Another drug Celgene is trying to develop is Mongersen, which it acquired from Nogra for $700 million up front. It’s being developed to treat ulcerative colitis and Crohn’s disease. Simpson writes, “Mongersen is a weird little drug in that oral antisense drugs almost never work. But because this drug acts locally in the gut (blocking Smad7), this one works. This has been an exciting opportunity ever since early studies suggest that even a short course of treatment (only a couple of weeks) could produce clinical remission in a large portion of patients.”

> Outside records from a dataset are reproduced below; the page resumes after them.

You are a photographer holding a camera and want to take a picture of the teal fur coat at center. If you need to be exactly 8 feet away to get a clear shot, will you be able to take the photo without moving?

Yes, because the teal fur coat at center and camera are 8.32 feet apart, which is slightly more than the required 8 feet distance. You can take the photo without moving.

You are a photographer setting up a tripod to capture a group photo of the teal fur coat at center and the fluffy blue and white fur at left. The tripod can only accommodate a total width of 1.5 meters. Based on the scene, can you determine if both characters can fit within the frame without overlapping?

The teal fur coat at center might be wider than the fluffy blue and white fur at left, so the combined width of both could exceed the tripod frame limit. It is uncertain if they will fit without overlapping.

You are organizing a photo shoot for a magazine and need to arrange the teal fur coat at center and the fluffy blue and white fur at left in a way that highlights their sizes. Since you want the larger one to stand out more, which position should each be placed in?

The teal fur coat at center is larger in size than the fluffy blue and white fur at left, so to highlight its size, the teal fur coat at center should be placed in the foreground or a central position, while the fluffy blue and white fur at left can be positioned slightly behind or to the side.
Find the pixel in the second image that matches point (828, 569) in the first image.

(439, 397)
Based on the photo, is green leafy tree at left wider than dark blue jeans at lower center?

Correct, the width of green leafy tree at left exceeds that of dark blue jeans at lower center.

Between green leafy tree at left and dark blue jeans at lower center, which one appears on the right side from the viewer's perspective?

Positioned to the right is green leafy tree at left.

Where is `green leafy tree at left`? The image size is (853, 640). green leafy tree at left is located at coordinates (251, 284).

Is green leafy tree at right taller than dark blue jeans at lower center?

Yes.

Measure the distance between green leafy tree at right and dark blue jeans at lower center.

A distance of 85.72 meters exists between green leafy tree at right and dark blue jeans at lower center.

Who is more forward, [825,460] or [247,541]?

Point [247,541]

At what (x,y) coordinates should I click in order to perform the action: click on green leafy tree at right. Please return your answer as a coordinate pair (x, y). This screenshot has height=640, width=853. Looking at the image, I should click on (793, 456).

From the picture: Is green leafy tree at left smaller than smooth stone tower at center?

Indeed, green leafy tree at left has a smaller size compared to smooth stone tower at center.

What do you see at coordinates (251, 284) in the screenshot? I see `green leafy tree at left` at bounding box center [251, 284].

But Phase Ib trial data has been mixed, made even less impressive because there was no placebo arm in the trial. Despite that, the company is continuing with two Phase III placebo-controlled trials. Simpson writes, “It may well be that adding the placebo arms makes a major (negative) difference, or it may be that this drug works well in a certain sub-set of patients. With that, it’s worth noting that the safety and non-systemic activity of the drug (it works and stays in the gut) could make it a potential combo therapy.”
And finally, ozanimod, which Celgene picked up when it bought Receptos. Ozanimod is an oral second-generation S1P1 modulator that seems effective in multiple sclerosis (MS) compared to other MS drugs. It also seems to have fewer side effects and toxicity issues. Simpson thinks it has the potential to bring in more than $1.5 billion in annual revenue just in MS.
But it’s also possible that ozanimod will be effective in Crohn’s and ulcerative colitis, and in UC seems roughly comparable to Humira, but has the advantage of being a pill, rather than injectable. Data from a Phase III trial is expected in 2018 in ulcerative colitis, and the company is planning on studying it in Crohn’s as well.
And Simpson writes, “Many biotechs (or pharmaceutical companies) would be happy to call it a day with three multibillion-dollar shots on goal in immunology/autoimmune. But Celgene has several more drugs in its I&I pipeline behind this ‘Big Three.’”
One is RPC-4046, which is picked up in the Receptos acquisition, being evaluated in eosinophilic esophagitis, and sotatercept, which it is developing with Acceleron, for renal anemia. Also, CC-220 is being evaluated in lupus, and CC-292 is being studied in B-cell-mediated autoimmune diseases.